Karthika VK joined Penguin Books India in 1996 after an M.Phil in English Literature from the University of Hyderabad. She worked there for ten years, acquiring and editing works of fiction and non-fiction and overseeing rights and contracts as well as a nascent children’s publishing programme. In 2006, she joined HarperCollins Publishers India as Publisher and Chief Editor. During her decade long stint there, Karthika has published some of the biggest names in the Indian literary world, including Kiran Nagarkar, Nayantara Sahgal, Aravind Adiga, Anita Nair, Anuja Chauhan, Manu Joseph, Hartosh Singh Bal, Rana Dasgupta, S Hussain Zaidi, H.M. Naqvi, Upamanyu Chatterjee, Raghu Karnad, Rohini Mohan and Karthika Nair, among others. She oversaw the launch of a dedicated literary imprint in Fourth Estate and Harper Sport, the only imprint dedicated to sport in India, which most recently published the autobiography of Sania Mirza. She has also built a vibrant and sustained poetry publishing programme at HarperCollins, as well as publishing some of India’s finest graphic novelists, including Sarnath Banerjee, Vishwajyoti Ghosh and Amruta Patil
Yashodhara Mishra started writing in her student life beginning with short stories. In her illustrious career spanning several decades as an author, poet and fiction writer, Yashodhara Mishra has published five collections of short stories, three novels, and a collection of poems. Her work has been translated in Hindi and English. Hailing from Sambalpur, Mishra has written extensively on her home-state and researched on Kalahandi loka katha and narijibana.
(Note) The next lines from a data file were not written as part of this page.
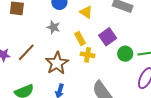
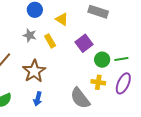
yellow rectangle: (80, 38) -> (50, 41), moved
yellow cross: (88, 55) -> (98, 82), moved

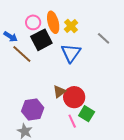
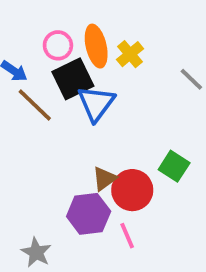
blue triangle: (71, 53) -> (96, 103), moved
purple hexagon: (33, 110) -> (89, 214), moved
green square: (87, 114) -> (174, 166), moved

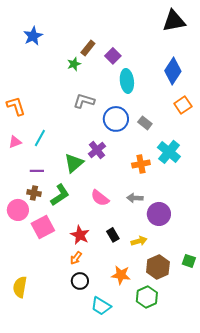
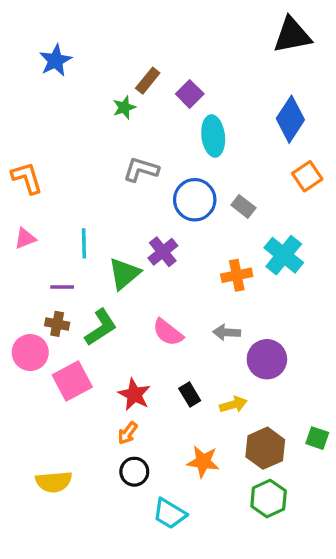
cyan line: (40, 138) -> (84, 243), moved, turned -30
yellow semicircle: (20, 287) -> (54, 482), moved, turned -105
green hexagon: (147, 297) -> (269, 499), moved

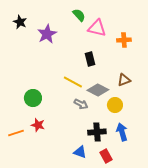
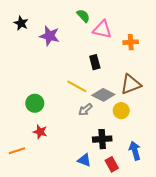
purple star: (47, 34) -> (50, 36), turned -30
brown triangle: (124, 80) -> (131, 84), size x1.5
gray arrow: (81, 104) -> (85, 110), turned 112
blue arrow: (122, 132) -> (135, 151), moved
orange line: (16, 133) -> (17, 151), moved

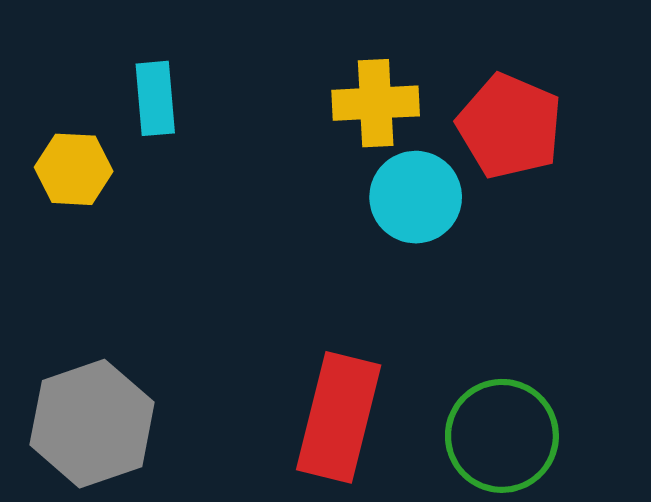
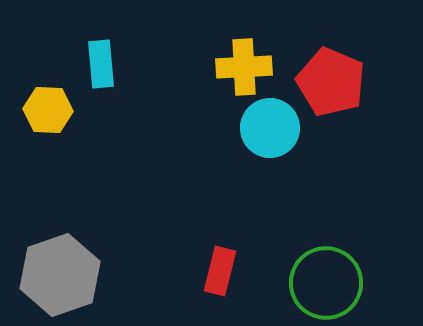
red rectangle: (339, 417) -> (220, 271), size x0.6

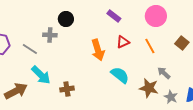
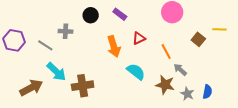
purple rectangle: (114, 16) -> (120, 14), moved
black circle: (66, 19) -> (91, 15), moved
orange line: (150, 46) -> (166, 51), moved
brown cross: (67, 89) -> (83, 86), size x1.5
A known figure in Odia literature, Mishra has won Sahitya Academy Award, Odisha Sahitya Akademi award and Odisha Book Fair award. A Ph.D in American Literature, Yashodhara Mishra has worked as a Professor of English under the government of Madhya Pradesh. She has been invited to literary programmes in the UK, the US, France, Germany and Mauritius. She has studied at prestigious Ravenshaw University, Cuttack and Utkal University, Bhubaneswar.